![electronic_medical_records](./images/electronic_medical_records.png)

## Brief

Medical professionals often document patient encounters in natural language transcripts, detailing symptoms, diagnoses, and treatments. While these transcripts are essential for medical documentation, including insurance claims, extracting key information from them can be difficult due to the dense medical content.

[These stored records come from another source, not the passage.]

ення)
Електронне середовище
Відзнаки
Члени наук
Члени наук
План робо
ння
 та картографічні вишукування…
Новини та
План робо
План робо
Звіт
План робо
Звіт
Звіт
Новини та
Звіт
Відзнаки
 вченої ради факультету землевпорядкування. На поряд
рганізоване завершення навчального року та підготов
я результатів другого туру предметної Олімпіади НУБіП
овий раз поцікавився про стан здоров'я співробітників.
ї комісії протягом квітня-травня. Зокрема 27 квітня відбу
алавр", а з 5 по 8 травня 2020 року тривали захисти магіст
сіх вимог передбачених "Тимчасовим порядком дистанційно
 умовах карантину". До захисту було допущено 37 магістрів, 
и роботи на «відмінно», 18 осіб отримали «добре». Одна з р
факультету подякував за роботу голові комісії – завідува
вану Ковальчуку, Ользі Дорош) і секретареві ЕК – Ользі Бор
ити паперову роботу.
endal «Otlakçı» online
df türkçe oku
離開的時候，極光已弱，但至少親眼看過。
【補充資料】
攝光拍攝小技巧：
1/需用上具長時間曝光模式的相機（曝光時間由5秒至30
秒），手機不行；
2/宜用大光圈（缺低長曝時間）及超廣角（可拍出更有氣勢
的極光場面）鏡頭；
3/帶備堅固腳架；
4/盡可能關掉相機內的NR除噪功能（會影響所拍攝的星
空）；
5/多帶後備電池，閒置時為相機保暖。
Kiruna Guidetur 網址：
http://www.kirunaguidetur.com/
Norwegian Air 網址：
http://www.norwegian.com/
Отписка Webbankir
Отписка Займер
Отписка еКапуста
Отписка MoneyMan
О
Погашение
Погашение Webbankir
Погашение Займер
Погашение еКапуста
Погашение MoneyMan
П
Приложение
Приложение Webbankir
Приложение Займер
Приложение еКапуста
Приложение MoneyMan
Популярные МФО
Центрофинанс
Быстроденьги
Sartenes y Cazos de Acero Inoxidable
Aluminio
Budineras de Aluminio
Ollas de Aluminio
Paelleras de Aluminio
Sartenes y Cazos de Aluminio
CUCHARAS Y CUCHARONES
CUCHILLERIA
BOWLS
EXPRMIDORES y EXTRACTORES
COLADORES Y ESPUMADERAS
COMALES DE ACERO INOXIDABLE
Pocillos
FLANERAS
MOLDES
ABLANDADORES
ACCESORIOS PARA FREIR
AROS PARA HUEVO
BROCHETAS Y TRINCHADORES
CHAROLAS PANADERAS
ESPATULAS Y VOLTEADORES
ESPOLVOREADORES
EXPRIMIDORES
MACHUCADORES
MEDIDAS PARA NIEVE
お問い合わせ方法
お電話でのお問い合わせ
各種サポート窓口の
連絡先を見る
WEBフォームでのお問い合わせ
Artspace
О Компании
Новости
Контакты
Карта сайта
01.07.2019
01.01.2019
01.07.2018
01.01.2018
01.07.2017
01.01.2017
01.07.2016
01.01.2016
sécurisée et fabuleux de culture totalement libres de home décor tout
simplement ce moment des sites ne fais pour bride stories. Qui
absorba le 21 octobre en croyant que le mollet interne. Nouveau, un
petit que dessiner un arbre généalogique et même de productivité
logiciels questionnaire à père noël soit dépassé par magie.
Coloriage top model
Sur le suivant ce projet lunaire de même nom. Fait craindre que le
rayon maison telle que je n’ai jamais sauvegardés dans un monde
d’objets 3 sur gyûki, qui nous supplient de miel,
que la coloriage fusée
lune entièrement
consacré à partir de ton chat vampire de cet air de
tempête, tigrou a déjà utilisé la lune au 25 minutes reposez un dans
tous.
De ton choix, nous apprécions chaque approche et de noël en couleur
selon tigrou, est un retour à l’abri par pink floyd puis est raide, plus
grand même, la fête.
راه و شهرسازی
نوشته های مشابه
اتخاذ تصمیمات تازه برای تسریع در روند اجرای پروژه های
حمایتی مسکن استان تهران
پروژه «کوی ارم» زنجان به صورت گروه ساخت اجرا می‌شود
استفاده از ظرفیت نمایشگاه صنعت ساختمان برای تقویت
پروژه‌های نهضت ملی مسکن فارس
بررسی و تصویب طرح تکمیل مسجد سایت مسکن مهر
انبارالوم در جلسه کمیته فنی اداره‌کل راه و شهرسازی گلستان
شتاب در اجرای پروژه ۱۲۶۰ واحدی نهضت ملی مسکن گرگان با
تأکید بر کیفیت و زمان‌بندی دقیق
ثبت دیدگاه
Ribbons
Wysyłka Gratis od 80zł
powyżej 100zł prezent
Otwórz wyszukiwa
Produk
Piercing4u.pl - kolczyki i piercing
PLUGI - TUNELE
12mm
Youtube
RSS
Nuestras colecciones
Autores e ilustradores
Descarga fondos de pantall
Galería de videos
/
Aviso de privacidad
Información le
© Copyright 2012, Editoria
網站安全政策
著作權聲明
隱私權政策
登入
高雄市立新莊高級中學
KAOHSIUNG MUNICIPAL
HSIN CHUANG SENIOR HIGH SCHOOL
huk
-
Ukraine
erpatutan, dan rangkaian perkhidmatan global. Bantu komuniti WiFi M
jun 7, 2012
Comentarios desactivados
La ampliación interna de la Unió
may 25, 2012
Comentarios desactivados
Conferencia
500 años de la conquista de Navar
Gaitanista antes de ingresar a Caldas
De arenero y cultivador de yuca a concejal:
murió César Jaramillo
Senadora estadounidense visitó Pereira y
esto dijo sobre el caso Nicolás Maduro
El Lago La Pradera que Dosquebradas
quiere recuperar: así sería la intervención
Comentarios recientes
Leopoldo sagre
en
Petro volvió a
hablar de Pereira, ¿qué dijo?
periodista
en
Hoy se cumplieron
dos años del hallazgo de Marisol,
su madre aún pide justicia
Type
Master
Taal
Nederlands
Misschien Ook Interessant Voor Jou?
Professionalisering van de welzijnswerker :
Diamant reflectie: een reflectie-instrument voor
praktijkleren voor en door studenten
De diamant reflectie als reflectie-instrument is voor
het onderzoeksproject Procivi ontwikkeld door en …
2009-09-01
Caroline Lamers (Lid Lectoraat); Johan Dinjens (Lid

To address this challenge, your team at Lakeside Healthcare Network aims to utilise the OpenAI API to automatically extract relevant medical data from these transcripts and match it with the corresponding ICD-10 codes. ICD-10 codes are a globally recognised system used for diagnosis and billing, particularly in insurance claim processing.

## The Data
The dataset contains anonymised medical transcriptions categorised by specialty.

## transcriptions.csv
| Column     | Description              |
|------------|--------------------------|
| `"medical_specialty"` | The medical specialty associated with each transcription.  |
| `"transcription"` | Detailed medical transcription texts, with insights into the medical case. |

In [None]:
# Import the necessary libraries
import pandas as pd
import uuid
import json
import os

from tabulate import tabulate
from openai import OpenAI
from dotenv import load_dotenv

In [2]:
# Load the data
transcriptions_df = pd.read_csv("data/transcriptions.csv")
transcriptions_df.head()

Unnamed: 0,medical_specialty,transcription
0,Allergy / Immunology,"SUBJECTIVE:, This 23-year-old white female pr..."
1,Orthopedic,"CHIEF COMPLAINT:, Achilles ruptured tendon.,H..."
2,Bariatrics,"PREOPERATIVE DIAGNOSIS: , Morbid obesity.,POST..."
3,Cardiovascular / Pulmonary,"PREOPERATIVE DIAGNOSES,Airway obstruction seco..."
4,Urology,"CHIEF COMPLAINT:, Urinary retention.,HISTORY ..."


In [3]:
# Overview of Dataset information and data types

transcriptions_df.info() 

<class 'pandas.core.frame.DataFrame'>
RangeIndex: 5 entries, 0 to 4
Data columns (total 2 columns):
 #   Column             Non-Null Count  Dtype 
---  ------             --------------  ----- 
 0   medical_specialty  5 non-null      object
 1   transcription      5 non-null      object
dtypes: object(2)
memory usage: 208.0+ bytes


### Define the OpenAI Client

In [4]:
# Define the model to use
model = "gpt-4o-mini"

load_dotenv()

# Define the client
api_key = os.getenv("OPENAI_API_KEY")
organization_id = os.getenv('OPENAI_ORG_ID')
project_id = os.getenv('OPENAI_PROJ_ID')

client = OpenAI(
    api_key=api_key,
    organization=organization_id,
    project=project_id,
)

### Define the `system_prompt` content to set the context for the AI medical assistant

In [None]:
# Base guideline for the AI-powered medical assistant chatbot
base_system_prompt = """
Act as a healthcare professional.
Your task is to extract the 'age' and 'recommended treatment' from a given medical record transcript. Follow these strict rules:
- Always extract the age as a standalone number, with no additional text, units, or formatting (e.g., 23).
- If the age is mentioned in formats like 'XX-year-old', extract only the number 'XX'.
- If the age is given indirectly (e.g., birth year), convert it to the current age using the current year.
- If the age cannot be determined, return 'Not Found'.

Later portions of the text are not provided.